In partnering with Seoul National, Fuqua is shifting its international strategy from a build-your-own-campus model to an alliance-based model, reducing risk, resource burden and possible exposure problems for Fuqua.

Those officials are also using the alliance as a boost in attracting students to the business school's European satellite in Frankfurt, Germany.

"[Creating and maintaining a European campus] did help and inform the partnership in the sense that we partnered with the one existing major university that's the best in Korea and one of the best in Asia," said Fuqua Dean Douglas Breeden. "We didn't do that in Europe. We did it by ourselves. It's competitive and hard to get your name going."

Breeden said the Fuqua School of Business Europe in Frankfurt, whose sponsors include DeutscheBank and the German Stock Exchange, may change its location, currently a hotel near the Frankfurt airport.

The campus has also made small personnel changes while redoubling efforts to attract European students to the Cross-Continent MBA program.

"We have changed our hotel commitment so that we're not tied down to one location there, and we are expecting to improve the facilities in Europe that we use," he said.

Breeden added that last year, they moved Fuqua School of Business Europe Dean Robert Ashton, Martin L. Black, Jr. professor of business, out of his Frankfurt apartment, where he was to reside for half of every year. Now, Ashton works in Durham but travels back and forth to Frankfurt. The savings to Fuqua, Breeden said, have been between $300,000 and $400,000.

The Frankfurt effort had not gone as smoothly as hoped, Fuqua officials admitted last year, due to the difficulty of competing head-on with better-known universities. In addition, some students had found the school's facilities less than appealing.

Yet Breeden noted that Ashton and Dan Nagy, associate dean and director of MBA programs, were both aggressively marketing the Cross-Continent program all across Europe.

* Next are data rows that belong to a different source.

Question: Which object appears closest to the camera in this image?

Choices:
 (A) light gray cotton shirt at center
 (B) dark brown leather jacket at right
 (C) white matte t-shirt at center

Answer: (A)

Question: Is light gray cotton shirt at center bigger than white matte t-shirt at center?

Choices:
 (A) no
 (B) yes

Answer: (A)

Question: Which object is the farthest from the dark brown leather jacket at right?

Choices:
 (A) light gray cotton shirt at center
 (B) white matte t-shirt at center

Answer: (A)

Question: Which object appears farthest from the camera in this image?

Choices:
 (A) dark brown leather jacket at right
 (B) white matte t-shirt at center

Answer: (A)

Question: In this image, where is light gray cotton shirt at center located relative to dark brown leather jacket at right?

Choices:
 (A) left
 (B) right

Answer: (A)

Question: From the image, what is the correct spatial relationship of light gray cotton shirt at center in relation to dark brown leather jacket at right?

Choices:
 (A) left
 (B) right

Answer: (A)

Nagy said that on a recent trip to Moscow, an information session attracted over 80 people. Usually, in large cities like London, Paris and Warsaw, similar sessions attract about 10, he said.

"[Europe's] a tougher sell," Nagy said. "We're actually starting to tap new markets. The German market will always be a more reserved one, not as active. What we're finding is that by expanding, going to Switzerland, going to Moscow, going to Paris, those are markets that we're finding are more interesting marketplaces. We'll always take a certain number of Germans, but our growth will come from other countries."

Nagy said the program competes both with other joint efforts, such as that of the London School of Economics-Columbia University program and a University of Chicago campus in Barcelona. In addition, other top European MBA programs, such as those offered at the International Institute for Managerial Development in Switzerland and INSEAD in France, also attract top students.

Yet the program must also deal with a European business climate not so fully sold on the MBA's value.

"It ebbs and flows dramatically," Nagy said. "In countries that are more aligned with Western-style business, like England, France, Spain and Switzerland, the MBA is highly valued and there is some reward for students going on to get the MBA. Germany is mixed and not as supportive."

Although Breeden did not rule out the possibility of partnering with a school in Europe in the future as well, he did not see any new alliances on the horizon anytime soon, meaning that for the time being, all of Fuqua's efforts in Europe will be aimed at making the Frankfurt campus more attractive.

"We think we're going to pick up students from Europe," Breeden said. "We view [the Seoul partnership] as a plus for Europe-based students."